> **WHAT YOU NEED TO DO**: Each record here should be printed again exactly; please leave its pictures out.

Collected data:

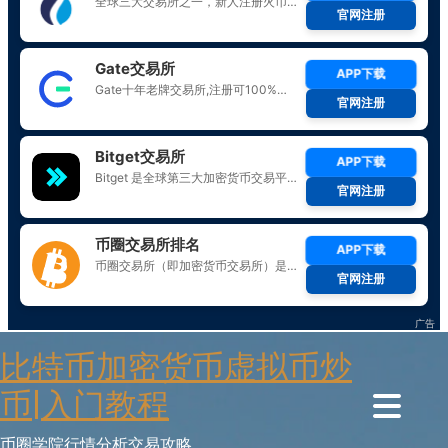
Skip
比特币加密货币虚拟币炒
to
content
币|入门教程
币圈学院行情分析交易攻略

> **EXERCISE RESPONSE**:
Skip
比特币加密货币虚拟币炒
to
content
币|入门教程
币圈学院行情分析交易攻略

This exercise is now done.